[Dataset entries]

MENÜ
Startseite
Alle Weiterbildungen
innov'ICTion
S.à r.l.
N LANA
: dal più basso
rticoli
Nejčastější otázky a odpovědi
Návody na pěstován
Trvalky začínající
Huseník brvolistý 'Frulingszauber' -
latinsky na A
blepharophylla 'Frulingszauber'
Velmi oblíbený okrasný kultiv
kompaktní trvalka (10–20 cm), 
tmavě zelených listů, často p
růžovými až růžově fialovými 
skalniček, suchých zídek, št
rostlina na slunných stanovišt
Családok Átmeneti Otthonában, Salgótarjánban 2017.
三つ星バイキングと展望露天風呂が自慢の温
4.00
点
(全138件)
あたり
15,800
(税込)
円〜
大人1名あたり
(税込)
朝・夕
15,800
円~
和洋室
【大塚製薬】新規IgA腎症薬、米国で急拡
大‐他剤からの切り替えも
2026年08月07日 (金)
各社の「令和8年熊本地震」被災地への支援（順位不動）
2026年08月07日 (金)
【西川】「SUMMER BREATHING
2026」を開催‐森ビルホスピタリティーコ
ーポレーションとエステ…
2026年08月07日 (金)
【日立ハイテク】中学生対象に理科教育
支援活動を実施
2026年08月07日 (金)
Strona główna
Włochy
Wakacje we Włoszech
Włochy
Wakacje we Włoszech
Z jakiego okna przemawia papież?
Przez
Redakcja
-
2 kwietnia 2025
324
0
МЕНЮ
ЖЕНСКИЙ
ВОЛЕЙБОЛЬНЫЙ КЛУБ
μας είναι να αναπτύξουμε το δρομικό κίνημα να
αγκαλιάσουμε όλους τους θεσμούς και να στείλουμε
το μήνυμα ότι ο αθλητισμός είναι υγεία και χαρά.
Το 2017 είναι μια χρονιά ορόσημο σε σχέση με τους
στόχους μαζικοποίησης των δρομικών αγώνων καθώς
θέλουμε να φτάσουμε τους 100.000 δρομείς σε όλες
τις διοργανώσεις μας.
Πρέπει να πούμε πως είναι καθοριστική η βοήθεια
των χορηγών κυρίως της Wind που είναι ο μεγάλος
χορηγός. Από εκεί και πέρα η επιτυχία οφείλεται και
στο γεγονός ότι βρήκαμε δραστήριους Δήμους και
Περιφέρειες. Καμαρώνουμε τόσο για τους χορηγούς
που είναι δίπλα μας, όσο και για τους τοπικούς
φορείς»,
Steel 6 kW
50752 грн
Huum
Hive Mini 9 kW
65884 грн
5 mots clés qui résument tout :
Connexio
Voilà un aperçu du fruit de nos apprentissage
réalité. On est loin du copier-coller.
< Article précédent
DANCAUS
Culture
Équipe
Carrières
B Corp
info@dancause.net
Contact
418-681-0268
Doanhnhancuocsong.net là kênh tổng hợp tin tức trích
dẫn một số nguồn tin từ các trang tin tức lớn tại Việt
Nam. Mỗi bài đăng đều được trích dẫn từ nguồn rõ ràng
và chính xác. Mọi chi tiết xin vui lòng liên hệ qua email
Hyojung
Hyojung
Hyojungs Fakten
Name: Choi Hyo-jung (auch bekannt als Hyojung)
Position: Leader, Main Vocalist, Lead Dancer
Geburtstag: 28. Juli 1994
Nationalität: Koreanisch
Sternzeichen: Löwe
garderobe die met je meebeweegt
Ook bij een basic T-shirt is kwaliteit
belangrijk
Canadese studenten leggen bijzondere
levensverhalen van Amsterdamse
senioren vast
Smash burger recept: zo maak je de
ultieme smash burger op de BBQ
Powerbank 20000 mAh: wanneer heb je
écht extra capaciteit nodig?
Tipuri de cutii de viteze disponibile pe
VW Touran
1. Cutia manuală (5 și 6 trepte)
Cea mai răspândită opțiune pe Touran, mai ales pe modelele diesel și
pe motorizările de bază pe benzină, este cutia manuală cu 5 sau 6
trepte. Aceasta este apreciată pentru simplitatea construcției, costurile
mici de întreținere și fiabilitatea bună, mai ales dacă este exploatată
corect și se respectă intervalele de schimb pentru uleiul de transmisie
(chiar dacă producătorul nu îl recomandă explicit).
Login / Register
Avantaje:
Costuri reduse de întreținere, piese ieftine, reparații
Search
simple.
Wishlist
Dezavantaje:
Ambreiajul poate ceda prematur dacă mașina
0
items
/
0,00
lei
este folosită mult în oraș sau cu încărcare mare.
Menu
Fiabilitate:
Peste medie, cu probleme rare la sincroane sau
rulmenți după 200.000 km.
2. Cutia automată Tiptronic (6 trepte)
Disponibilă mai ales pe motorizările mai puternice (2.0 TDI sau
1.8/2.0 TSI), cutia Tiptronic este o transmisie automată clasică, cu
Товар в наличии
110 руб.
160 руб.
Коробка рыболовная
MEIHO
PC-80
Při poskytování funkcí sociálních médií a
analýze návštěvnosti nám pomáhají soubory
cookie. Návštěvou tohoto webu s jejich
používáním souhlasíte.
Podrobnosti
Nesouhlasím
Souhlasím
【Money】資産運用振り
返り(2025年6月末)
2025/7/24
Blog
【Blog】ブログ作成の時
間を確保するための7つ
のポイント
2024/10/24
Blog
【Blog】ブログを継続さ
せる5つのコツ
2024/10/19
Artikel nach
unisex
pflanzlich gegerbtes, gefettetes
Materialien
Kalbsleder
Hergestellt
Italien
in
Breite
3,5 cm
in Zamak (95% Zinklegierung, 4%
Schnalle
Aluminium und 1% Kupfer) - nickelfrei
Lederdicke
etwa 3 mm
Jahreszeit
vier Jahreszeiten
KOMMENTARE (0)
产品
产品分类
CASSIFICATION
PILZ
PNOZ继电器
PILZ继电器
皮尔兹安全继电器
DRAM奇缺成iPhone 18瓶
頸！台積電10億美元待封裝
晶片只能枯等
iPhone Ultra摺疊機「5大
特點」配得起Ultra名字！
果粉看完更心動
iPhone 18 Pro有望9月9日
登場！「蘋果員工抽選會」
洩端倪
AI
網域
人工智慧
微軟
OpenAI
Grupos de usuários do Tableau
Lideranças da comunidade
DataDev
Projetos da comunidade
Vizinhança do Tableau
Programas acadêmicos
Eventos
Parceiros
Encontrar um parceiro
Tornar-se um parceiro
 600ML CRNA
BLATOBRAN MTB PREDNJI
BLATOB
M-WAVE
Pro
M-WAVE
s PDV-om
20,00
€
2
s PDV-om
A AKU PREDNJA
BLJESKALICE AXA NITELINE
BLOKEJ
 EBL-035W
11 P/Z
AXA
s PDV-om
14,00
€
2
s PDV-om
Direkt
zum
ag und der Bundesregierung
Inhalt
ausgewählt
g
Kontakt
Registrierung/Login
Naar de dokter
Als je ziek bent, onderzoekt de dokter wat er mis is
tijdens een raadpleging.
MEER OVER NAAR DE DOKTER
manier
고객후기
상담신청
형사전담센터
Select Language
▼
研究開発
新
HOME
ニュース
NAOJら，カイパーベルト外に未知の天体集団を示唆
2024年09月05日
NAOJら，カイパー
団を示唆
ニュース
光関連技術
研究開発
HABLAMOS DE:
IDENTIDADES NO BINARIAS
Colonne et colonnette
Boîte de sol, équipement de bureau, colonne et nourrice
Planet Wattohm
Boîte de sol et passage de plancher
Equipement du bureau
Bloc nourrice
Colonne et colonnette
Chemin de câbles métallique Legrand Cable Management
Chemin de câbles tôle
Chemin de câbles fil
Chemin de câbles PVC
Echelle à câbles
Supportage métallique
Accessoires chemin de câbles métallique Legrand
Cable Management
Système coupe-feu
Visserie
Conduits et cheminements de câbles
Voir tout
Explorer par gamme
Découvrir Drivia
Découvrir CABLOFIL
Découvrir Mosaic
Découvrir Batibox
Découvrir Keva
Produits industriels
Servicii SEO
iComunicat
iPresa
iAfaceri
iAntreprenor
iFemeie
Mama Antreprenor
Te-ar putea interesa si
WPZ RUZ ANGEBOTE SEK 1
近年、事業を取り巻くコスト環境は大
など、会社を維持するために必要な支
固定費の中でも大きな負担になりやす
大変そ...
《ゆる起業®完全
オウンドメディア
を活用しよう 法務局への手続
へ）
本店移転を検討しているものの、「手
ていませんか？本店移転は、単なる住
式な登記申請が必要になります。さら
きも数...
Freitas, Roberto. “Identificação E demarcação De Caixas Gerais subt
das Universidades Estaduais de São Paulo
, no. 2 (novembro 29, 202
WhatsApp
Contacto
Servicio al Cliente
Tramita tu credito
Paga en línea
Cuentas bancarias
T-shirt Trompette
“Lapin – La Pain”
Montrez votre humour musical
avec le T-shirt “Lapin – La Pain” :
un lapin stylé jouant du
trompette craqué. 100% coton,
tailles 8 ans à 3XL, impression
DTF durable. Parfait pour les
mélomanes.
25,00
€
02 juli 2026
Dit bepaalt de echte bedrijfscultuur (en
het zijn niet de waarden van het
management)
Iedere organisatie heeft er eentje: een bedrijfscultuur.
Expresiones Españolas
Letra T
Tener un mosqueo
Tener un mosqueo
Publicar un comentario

TASK ITEM:
Note each line above that holds "bedrijfscultuur", then copy all of them.

OUTPUT:
Dit bepaalt de echte bedrijfscultuur (en
Iedere organisatie heeft er eentje: een bedrijfscultuur.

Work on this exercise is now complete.